Task prompt. Which lines in the records below mention the word "digital"? Copy each one out.

Dataset entries
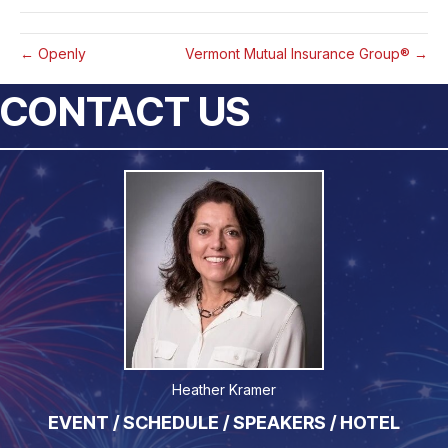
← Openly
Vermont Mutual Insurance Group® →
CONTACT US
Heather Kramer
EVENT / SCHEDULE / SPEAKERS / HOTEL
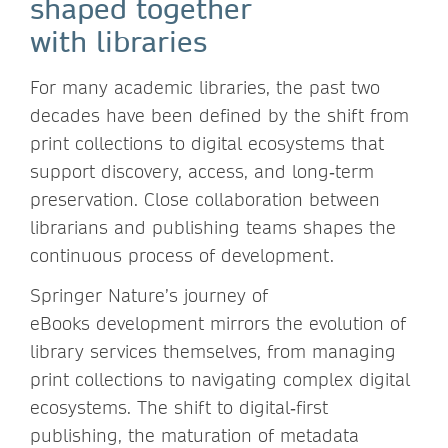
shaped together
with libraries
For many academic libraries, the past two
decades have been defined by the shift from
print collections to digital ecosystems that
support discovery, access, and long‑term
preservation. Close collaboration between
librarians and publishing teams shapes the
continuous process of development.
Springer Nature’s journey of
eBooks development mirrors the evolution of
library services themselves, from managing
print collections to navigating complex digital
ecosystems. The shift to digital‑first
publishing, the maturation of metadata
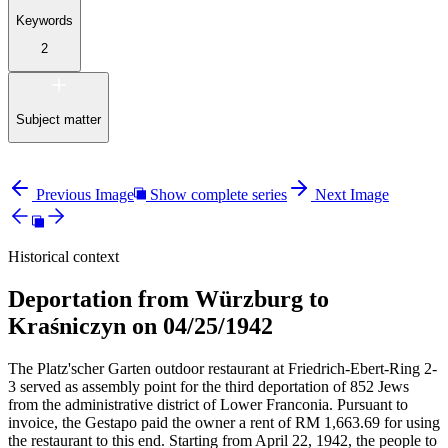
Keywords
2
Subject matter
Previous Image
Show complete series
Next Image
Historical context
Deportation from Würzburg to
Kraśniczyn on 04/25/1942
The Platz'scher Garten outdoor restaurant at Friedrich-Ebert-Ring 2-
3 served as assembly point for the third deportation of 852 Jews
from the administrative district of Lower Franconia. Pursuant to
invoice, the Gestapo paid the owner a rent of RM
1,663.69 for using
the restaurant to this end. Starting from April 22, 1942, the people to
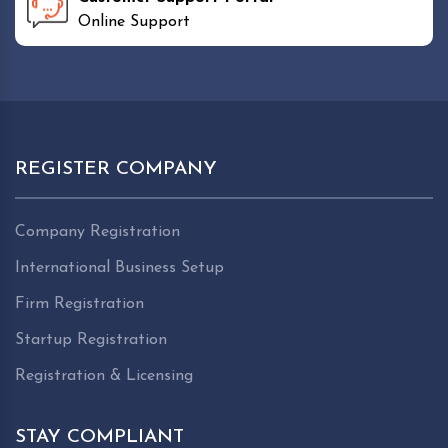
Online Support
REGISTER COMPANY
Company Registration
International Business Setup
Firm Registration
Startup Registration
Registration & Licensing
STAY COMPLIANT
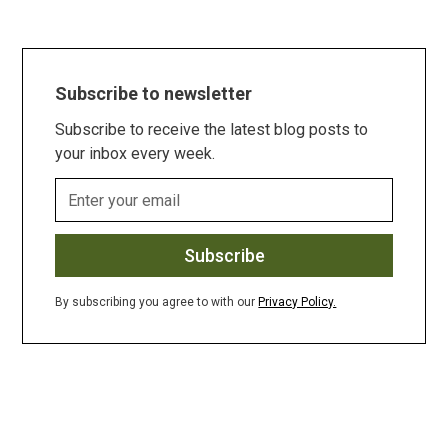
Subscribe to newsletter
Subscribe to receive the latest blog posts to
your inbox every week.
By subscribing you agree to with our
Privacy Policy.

--

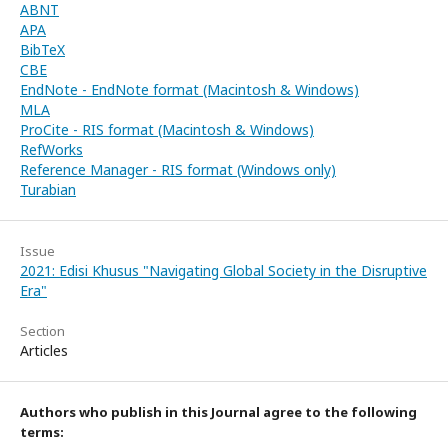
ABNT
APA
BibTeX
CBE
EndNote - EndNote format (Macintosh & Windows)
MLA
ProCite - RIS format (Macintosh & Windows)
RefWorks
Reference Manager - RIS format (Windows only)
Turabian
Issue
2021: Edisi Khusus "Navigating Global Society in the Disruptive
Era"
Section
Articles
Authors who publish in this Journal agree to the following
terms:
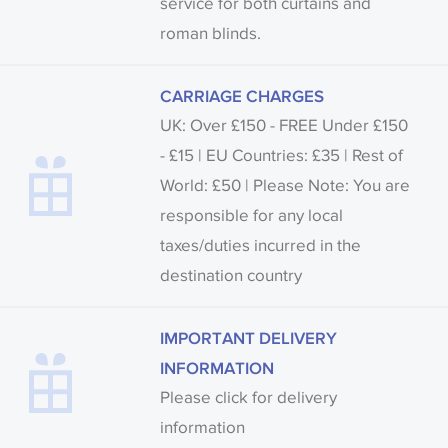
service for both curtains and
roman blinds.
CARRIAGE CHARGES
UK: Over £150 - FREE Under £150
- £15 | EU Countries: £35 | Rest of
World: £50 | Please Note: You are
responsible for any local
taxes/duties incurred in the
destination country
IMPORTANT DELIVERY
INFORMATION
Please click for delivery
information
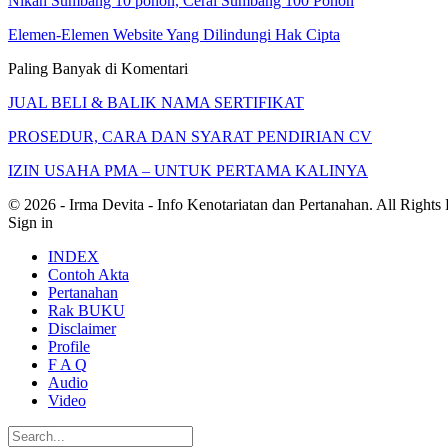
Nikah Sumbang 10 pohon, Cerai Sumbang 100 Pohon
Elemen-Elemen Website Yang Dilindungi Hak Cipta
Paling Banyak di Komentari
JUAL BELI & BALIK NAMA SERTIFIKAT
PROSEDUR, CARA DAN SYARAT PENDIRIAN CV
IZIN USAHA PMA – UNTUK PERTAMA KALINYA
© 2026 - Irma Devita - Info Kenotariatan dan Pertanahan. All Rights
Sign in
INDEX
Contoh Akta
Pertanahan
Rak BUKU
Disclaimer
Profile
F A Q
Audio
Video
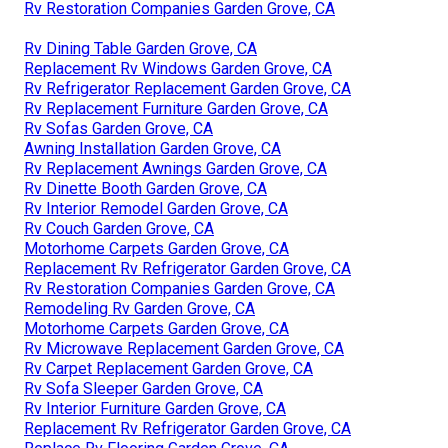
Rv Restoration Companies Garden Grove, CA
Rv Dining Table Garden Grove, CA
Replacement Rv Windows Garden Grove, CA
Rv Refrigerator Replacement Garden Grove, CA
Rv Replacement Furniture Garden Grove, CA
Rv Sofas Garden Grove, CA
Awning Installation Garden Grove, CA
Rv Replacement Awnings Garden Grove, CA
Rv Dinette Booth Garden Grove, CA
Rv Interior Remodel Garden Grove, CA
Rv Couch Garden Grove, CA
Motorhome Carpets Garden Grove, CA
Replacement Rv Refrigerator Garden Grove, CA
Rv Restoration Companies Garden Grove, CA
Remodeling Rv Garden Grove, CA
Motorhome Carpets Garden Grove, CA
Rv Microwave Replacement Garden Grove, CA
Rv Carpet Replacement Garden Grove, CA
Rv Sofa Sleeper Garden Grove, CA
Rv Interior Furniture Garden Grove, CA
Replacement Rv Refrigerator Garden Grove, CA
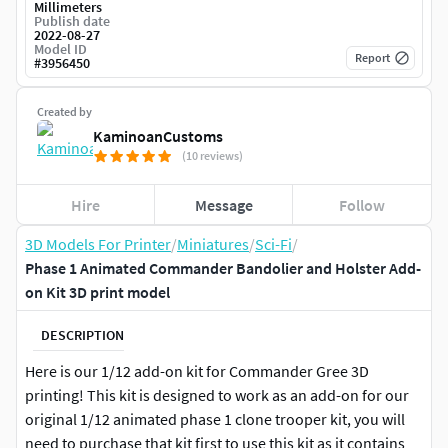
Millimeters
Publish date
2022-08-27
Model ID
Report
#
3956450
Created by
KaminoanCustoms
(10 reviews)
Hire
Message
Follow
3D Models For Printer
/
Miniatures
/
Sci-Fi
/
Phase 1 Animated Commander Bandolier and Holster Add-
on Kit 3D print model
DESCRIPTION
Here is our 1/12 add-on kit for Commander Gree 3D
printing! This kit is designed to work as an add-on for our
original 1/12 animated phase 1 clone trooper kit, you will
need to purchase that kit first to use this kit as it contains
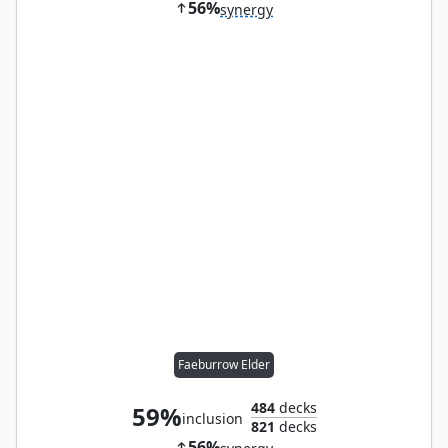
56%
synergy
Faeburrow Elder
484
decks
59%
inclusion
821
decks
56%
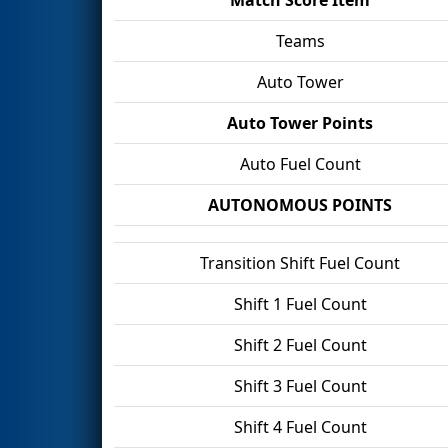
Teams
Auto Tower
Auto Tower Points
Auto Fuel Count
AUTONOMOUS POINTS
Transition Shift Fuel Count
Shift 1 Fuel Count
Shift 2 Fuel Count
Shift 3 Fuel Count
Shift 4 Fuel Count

* * *

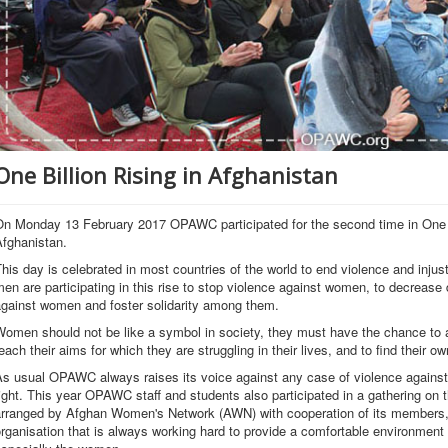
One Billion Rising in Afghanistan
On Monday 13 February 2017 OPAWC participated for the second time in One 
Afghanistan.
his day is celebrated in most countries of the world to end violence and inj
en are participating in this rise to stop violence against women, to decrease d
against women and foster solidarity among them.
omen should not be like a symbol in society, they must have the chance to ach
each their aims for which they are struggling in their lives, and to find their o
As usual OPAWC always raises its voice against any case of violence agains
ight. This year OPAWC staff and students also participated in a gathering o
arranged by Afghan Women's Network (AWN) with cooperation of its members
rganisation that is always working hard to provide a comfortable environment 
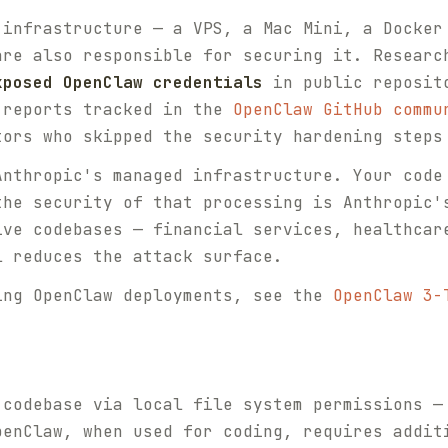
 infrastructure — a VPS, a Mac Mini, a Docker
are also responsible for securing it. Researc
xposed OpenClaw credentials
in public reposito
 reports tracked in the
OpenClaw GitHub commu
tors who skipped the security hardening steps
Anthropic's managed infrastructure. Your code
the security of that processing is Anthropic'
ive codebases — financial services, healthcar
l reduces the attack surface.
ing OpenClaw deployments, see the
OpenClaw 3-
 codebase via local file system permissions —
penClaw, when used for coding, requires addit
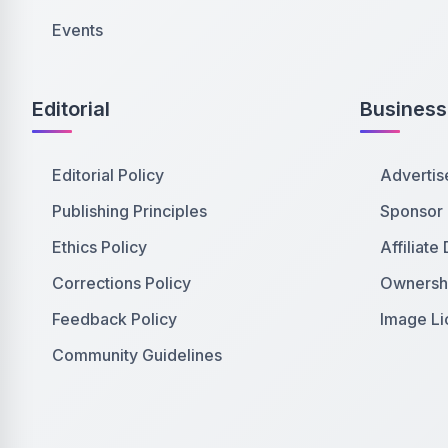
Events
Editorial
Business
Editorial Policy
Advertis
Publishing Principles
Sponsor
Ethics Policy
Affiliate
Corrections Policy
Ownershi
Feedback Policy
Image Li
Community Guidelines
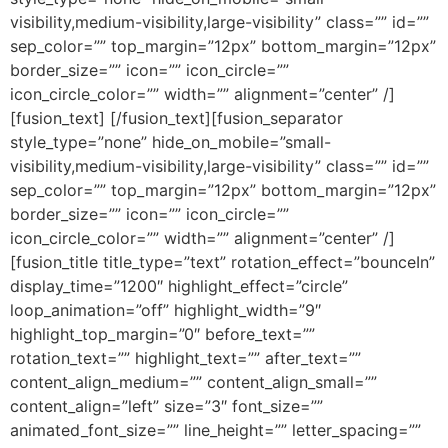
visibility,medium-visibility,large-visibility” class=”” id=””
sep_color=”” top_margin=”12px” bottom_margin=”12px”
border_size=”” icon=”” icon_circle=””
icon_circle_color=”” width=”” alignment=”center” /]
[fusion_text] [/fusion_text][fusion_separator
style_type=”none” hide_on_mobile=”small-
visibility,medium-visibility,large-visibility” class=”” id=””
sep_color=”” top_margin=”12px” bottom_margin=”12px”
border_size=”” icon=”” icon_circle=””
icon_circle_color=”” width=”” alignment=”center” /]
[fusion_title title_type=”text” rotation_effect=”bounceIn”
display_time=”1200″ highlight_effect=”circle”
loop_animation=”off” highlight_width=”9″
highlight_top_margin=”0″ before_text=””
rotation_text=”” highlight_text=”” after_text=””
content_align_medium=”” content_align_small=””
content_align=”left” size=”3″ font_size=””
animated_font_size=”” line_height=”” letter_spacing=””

Written response.
print collections to digital ecosystems that
print collections to navigating complex digital
ecosystems. The shift to digital‑first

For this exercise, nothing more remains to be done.